:: EXERCISE DETAILS ::
Among the records, which lines include "รวมถ"? List them.

:: Stored data entries ::
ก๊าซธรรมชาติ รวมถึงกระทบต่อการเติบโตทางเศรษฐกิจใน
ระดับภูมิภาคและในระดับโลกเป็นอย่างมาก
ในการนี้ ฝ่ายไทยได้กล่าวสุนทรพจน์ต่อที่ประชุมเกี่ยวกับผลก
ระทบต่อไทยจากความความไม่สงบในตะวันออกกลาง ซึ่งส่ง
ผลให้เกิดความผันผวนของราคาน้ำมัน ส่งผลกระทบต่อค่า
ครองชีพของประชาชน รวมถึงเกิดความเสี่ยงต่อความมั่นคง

==

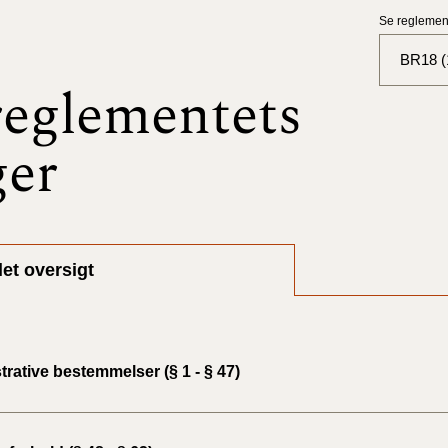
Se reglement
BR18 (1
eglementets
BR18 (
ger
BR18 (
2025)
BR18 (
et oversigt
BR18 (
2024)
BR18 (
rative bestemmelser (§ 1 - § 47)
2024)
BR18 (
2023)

:: FINAL ANSWER ::
ก๊าซธรรมชาติ รวมถึงกระทบต่อการเติบโตทางเศรษฐกิจใน
ครองชีพของประชาชน รวมถึงเกิดความเสี่ยงต่อความมั่นคง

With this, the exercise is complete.